Dans le cadre du contexte de la triangulation initiale psychiatrie-psychologie-psychanalyse[5], un locuteur N°1, psychologue, prononce la phrase N°1 suivante :
• Proposition N°1 : "La psychothérapie [définition 1] est une fonction de la psychologie[6].
Son propos fonctionne sur la présupposition revendicatrice de domaine impliquée par la formulation même. Il comporte une définition 1 implicite, délivrée comme évidence à valeur universelle, qui stipule que
Déf N°1 : la psychothérapie est un acte psychologique administré par un diplômé en psychologie clinique[7]
jouissant du monopole[8] d’exercice de "la" psychothérapie telle que l’entendait la psychologie française jusqu’à la fin du siècle précédent.

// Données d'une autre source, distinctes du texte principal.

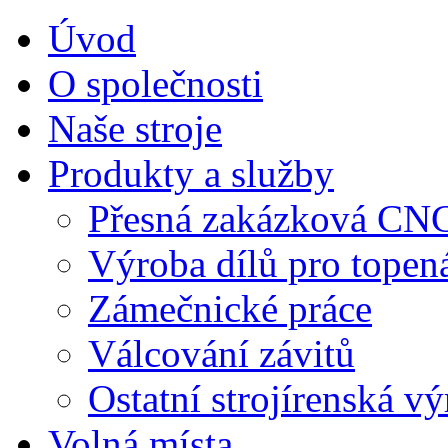
Úvod
O společnosti
Naše stroje
Produkty a služby
Přesná zakázková CN
Výroba dílů pro topen
Zámečnické práce
Válcování závitů
Ostatní strojírenská v
Volná místa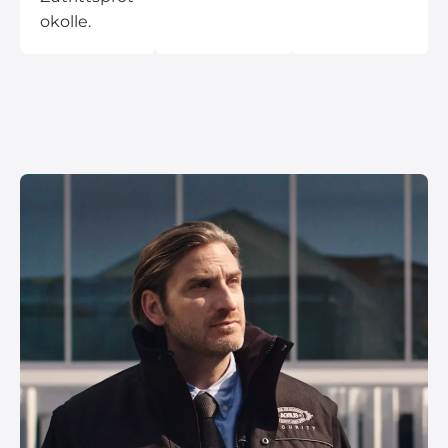
okolle.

Le locuteur ne dit rien de la psychothérapie du psychiatre : définition possible
Déf N°1 bis : la psychothérapie est un acte psychologique administré par un diplômé en psychologie clinique[1] ou en psychiatrie.
[1] À partir de 1985 titulaire du titre de psychologue.

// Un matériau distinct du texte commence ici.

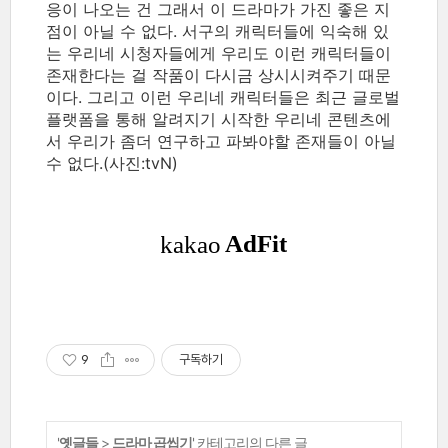
응이 나오는 건 그래서 이 드라마가 가진 좋은 지
점이 아닐 수 없다. 서구의 캐릭터들에 익숙해 있
는 우리네 시청자들에게 우리도 이런 캐릭터들이
존재한다는 걸 작품이 다시금 상시시켜주기 때문
이다. 그리고 이런 우리네 캐릭터들은 최근 글로벌
플랫폼을 통해 알려지기 시작한 우리네 콘텐츠에
서 우리가 좀더 연구하고 파봐야할 존재들이 아닐
수 없다.(사진:tvN)
9
구독하기
'
옛글들
>
드라마 곱씹기
' 카테고리의 다른 글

Lost in formulation : le locuteur N°1 revendiquait dans ces termes "la psychothérapie" telle qu’elle lui avait été transmise et qu’il la concevait. On ne saurait le lui reprocher. Mais locuteur implique interlocuteur. La formulation N°1 enferme son allocutaire dans le consensus du système présupposé du locuteur initial :"nous sommes bien d’accord !". Sur quoi ? sur le sens que moi le psychologue je donne aux mots que "nous utilisons tous (là est le problème !)", et que mon institution de référence émet (comme on dit de la monnaie).
Disjonction. Or, l’Histoire. L’univers psy a évolué. La recherche en psychothérapie (entendue au sens le plus général), qu’on pourrait dater de l’Otto Rank des années 30, a produit un mouvement novateur appelé psychologie humaniste américaine. Si à présent par "la psychothérapie" un autre groupe scientifico-professionnel issu de ce nouveau courant entend :
Déf. N°2 : la psychothérapie issue de la psychologie humaniste bientôt appelée Nouvelles Thérapies implique souvent mais pas obligatoirement un engagement du praticien requérant une formation à caractère existentiel.
Pour simplifier la démonstration nous généraliserons la dimension implicative du praticien, telle qu’historiquement les Nouveaux Thérapeutes l’ont revendiqué.
la proposition N°1 devient inexacte et comporte un objet de dispute et une revendication polémique.
Cette définition 2 de "la psychothérapie" subvertit et "déconstruit" comme on aime à dire ces temps-ci, le sens 1 de la proposition :
• Proposition N°1 bis ¿"La psychothérapie [définition 2] est une fonction de la psychologie"¿
qui n’ayant plus cours devient absurde. Nous encadrons par des ¿ la proposition comme fausse. Le même syntagme nominal, homonyme, ne désigne plus la même chose. Homonymie fatale (pour qui ?) ou propice (à qui ?).
Ainsi voici que lorsqu’on entend la proposition (non numérotée)
• "La psychothérapie [définition flottante, non fournie] est une fonction de la psychologie"
l’expression peut prendre un sens ou pas de sens, son sens, indécidable, varie selon le système de référence présupposé du locuteur, tout autant que de l’allocutaire. Si vous ne prenez garde à l’argumentation interne invisible à l’oreille nue, mobilisée par le locuteur, vous ne pouvez dialoguer que comme prisonnier du système de référence de votre interlocuteur (en espérant que ce dernier sache de quoi il parle, et depuis où il parle. Il peut simplement être confus, ou se mélanger lui-même). Tout le monde pratique cela couramment, en particulier dans le discours politique, où chaque locuteur a toujours raison, à condition qu’on embrasse sa présupposition, qu’il a bien l’intention de glisser dans votre poche tel un prestidigitateur, pendant qu’il attire votre attention ailleurs. Or notre monde psy n’est pas exempt de politique. Parler de la sorte de "la psychothérapie" sans préciser davantage permet de tout dire et laisser entendre, son contraire et le reste [déf. N°4 voir infra] en toute impunité.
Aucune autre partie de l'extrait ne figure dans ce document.